## Problem statement
Pick every line with "Casino" from the material below.

## Input data
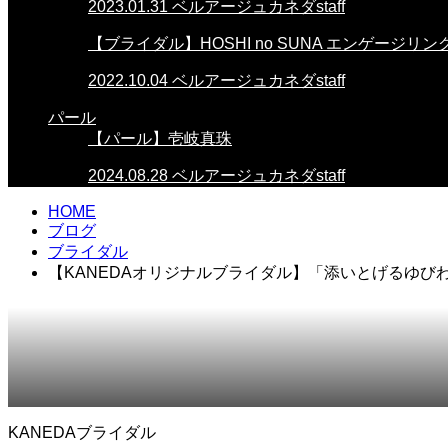
2023.01.31
ベルアージュカネダstaff
【ブライダル】HOSHI no SUNA エンゲージリン
2022.10.04
ベルアージュカネダstaff
パール
【パール】壱岐真珠
2024.08.28
ベルアージュカネダstaff
HOME
ブログ
ブライダル
【KANEDAオリジナルブライダル】「添いとげるゆび
2023.11.22
ブライダル
KANEDAブライダル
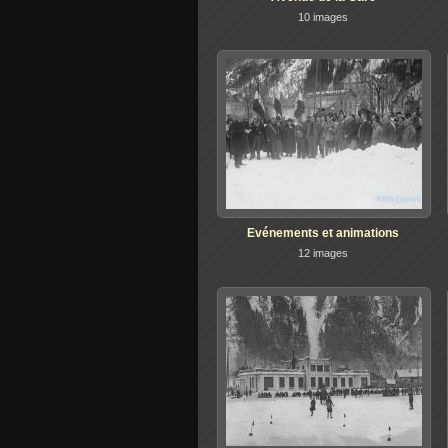
10 images
Evénements et animations
12 images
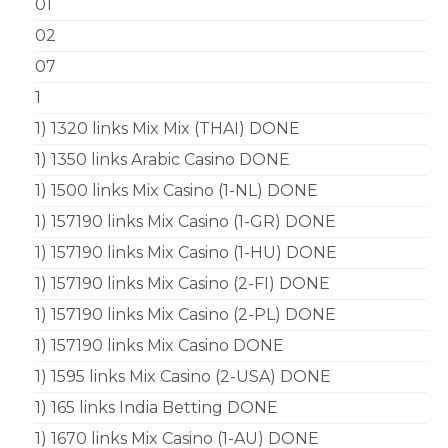
01
02
07
1
1) 1320 links Mix Mix (THAI) DONE
1) 1350 links Arabic Casino DONE
1) 1500 links Mix Casino (1-NL) DONE
1) 157190 links Mix Casino (1-GR) DONE
1) 157190 links Mix Casino (1-HU) DONE
1) 157190 links Mix Casino (2-FI) DONE
1) 157190 links Mix Casino (2-PL) DONE
1) 157190 links Mix Casino DONE
1) 1595 links Mix Casino (2-USA) DONE
1) 165 links India Betting DONE
1) 1670 links Mix Casino (1-AU) DONE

## Response box
1) 1350 links Arabic Casino DONE
1) 1500 links Mix Casino (1-NL) DONE
1) 157190 links Mix Casino (1-GR) DONE
1) 157190 links Mix Casino (1-HU) DONE
1) 157190 links Mix Casino (2-FI) DONE
1) 157190 links Mix Casino (2-PL) DONE
1) 157190 links Mix Casino DONE
1) 1595 links Mix Casino (2-USA) DONE
1) 1670 links Mix Casino (1-AU) DONE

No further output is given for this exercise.